今回は『共鳴』について新たな視点から書いてみたいと思います。
フースラーや、リードも『声帯より上方を意識するあまりに肝心なことを見失っている』という趣旨を述べていますが、その1つが「共鳴」です。
共鳴により、音を増大させる方法を追求するあまりに声に関しての本質を見失ってしまうシンガーがとても多いです。
ですので今回はその辺りについての考察を述べてみたいと思います!
『声帯より上方のことばかりに気を取られてしまうこと』に、フースラーも、リードも警笛を鳴らします。
それは『共鳴』をはじめとする声帯原音以外の現象の操作を指します。
それらは大事なことですが、声帯そのものの間接操作や筋力のレベルアップを端に追いやってしまうと本質は見えなくなります。
— ゆーま/ボイトレ本執筆中♪ (@MVS_music) 2019年7月2日
では、いってみましょ〜!
共鳴とは
これは既に3年ほど前にこちらのyoutube動画で説明していますが、『共鳴』とは声帯で鳴った原音が身体の共鳴腔で増大されることを指します。
例えると、鍾乳洞のように潤った硬い空間で音が反響するようなイメージです。
この反響音をしっかりと感覚的にコントロールしながら音を増大させることが共鳴による音量増大法です。
共鳴増大法の限界点
ここで先に述べておきたいことは、僕が『共鳴』を軽く見ているということではないということです。

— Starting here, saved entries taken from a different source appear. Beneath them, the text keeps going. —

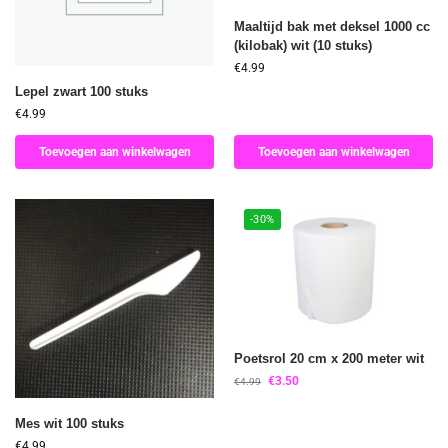
Maaltijd bak met deksel 1000 cc
(kilobak) wit (10 stuks)
€
4.99
Lepel zwart 100 stuks
€
4.99
Toevoegen aan winkelwagen
Toevoegen aan winkelwagen
-30%
Poetsrol 20 cm x 200 meter wit
€
3.50
€
4.99
Mes wit 100 stuks
€
4.99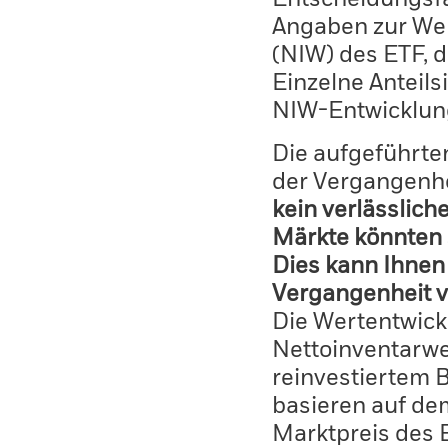
Angaben zur Wer
(NIW) des ETF, 
Einzelne Anteils
NIW-Entwicklun
Die aufgeführten
der Vergangenhe
kein verlässlich
Märkte könnten 
Dies kann Ihnen 
Vergangenheit v
Die Wertentwick
Nettoinventarwe
reinvestiertem 
basieren auf de
Marktpreis des 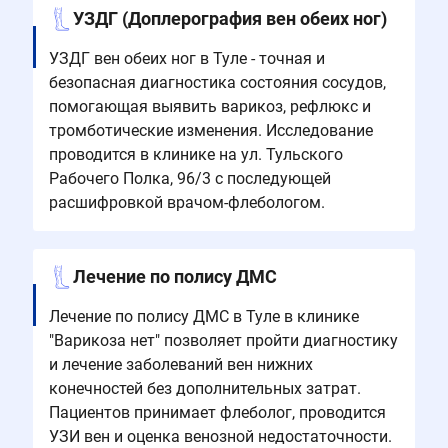
УЗДГ (Доплерография вен обеих ног)
УЗДГ вен обеих ног в Туле - точная и
безопасная диагностика состояния сосудов,
помогающая выявить варикоз, рефлюкс и
тромботические изменения. Исследование
проводится в клинике на ул. Тульского
Рабочего Полка, 96/3 с последующей
расшифровкой врачом-флебологом.
Лечение по полису ДМС
Лечение по полису ДМС в Туле в клинике
"Варикоза нет" позволяет пройти диагностику
и лечение заболеваний вен нижних
конечностей без дополнительных затрат.
Пациентов принимает флеболог, проводится
УЗИ вен и оценка венозной недостаточности.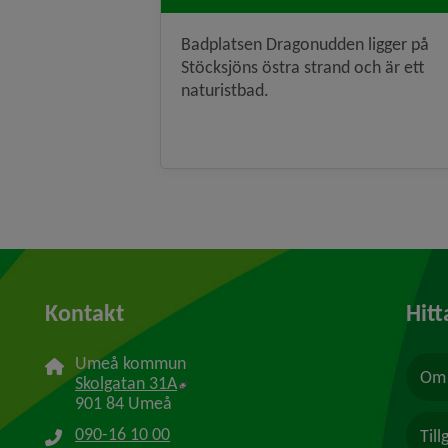
Badplatsen Dragonudden ligger på
Stöcksjöns östra strand och är ett
naturistbad.
Kontakt
Hitt
Umeå kommun
Om 
Länk till annan webbplats, öppnas i n
Skolgatan 31A
901 84 Umeå
090-16 10 00
Til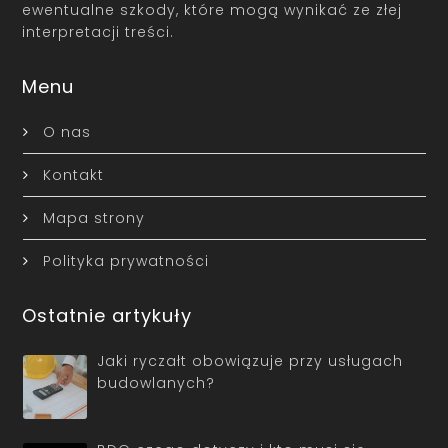
ewentualne szkody, które mogą wynikać ze złej
interpretacji treści.
Menu
O nas
Kontakt
Mapa strony
Polityka prywatności
Ostatnie artykuły
Jaki ryczałt obowiązuje przy usługach
budowlanych?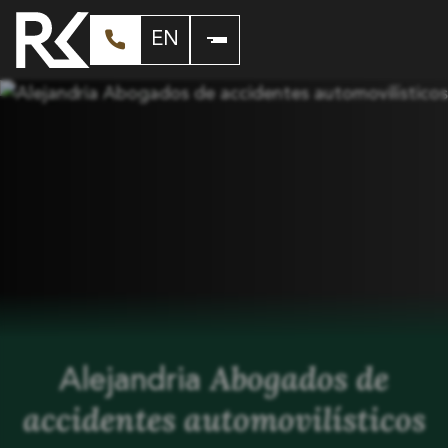
EN
Abogados de
Alejandria
accidentes automovilísticos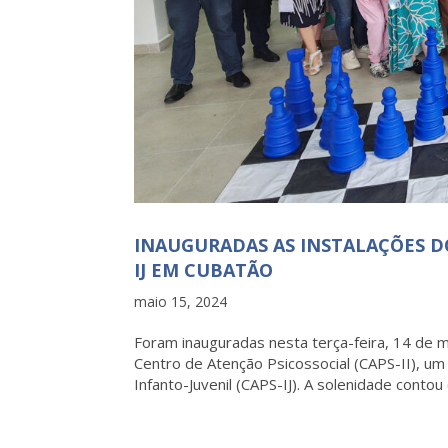
INAUGURADAS AS INSTALAÇÕES DO
IJ EM CUBATÃO
maio 15, 2024
Foram inauguradas nesta terça-feira, 14 de 
Centro de Atenção Psicossocial (CAPS-II), u
Infanto-Juvenil (CAPS-IJ). A solenidade contou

共鳴をしっかりと感じて音をコントロールすることは、とても大切なのですが、その一歩手前にはまだ大切なことがあるのです。
それは『声帯原音自体の音量』です。
ここで、例えを1つ。
同じ大きさの鍾乳洞で2人が交互に手を叩いたとします。
その時に、2人の手を叩く音自体の大きさが違ったとすると響く音量も違ってきます。
これは手を叩く音自体(原音)に差があるために、同じ大きさの空間では響く音量にも差が生まれたということです。
さて、話を戻します。
身体の共鳴腔は、その空間の絶対値や、増大させうる共鳴量の絶対値には上限があります。
頭部にある共鳴腔(鼻腔や、副鼻腔)は鍾乳洞と同じく骨組織で形成されているため大きさを増大させられません。
イコール、音量増大には、やはり絶対値が用意されています。
では、その絶対値をどうやって破るのか?
それは、先程の2人の手を叩く音と同じように原音を強くするのです。
原音を強くすることができれば、それに応じて共鳴腔の持つ絶対値まで音量を増大させ続けられます。
共鳴と原音が引き離せない関係を構築している以上、原音の音量レベルを引き上げられれば共鳴腔の持つ絶対値も引き上がったようなものなのです。
原音の問題を解決しないシンガー達
はじめに書いたリードとフースラーの警笛は、このようなことでしたね。
『声帯より上方を意識するあまりに肝心なことを見失っている』
これは、そもそも原音自体に全く意識が向いていないために、現時点での原音の音量や、声帯の間接操作テクニックのレベルのまま、共鳴や、その他の方法によって歌声をどうにかしようとしてしまうシンガーに向けての警笛です。
共鳴1つとってみても、そこには絶対値が存在してしまう以上、絶対に超えられない壁に向かって突っ込んで行くようなものです。
そして、その壁を無理に突破しようとすると、全てのリスクは容赦無く『声』に返ってきます。
誰が聴いてもイビツな声質、細く硬い金切り声、全く操作できそうにない硬直した声、揺れ声、種類は数え切れません。
そのような声の持つ特徴は全て、歌っているシンガーが感じるフィーリングが悪いのです。
断言しますが、発声の際のフィーリングが悪い場合、たとえ「それでOK!」とトレーナーに言われても間違っています。
シンガー自身が体感に違和感を感じることは、それほどまでに信じて良いことなのです。
自分自身の声や感覚を客観的に見ることも大切にしてください。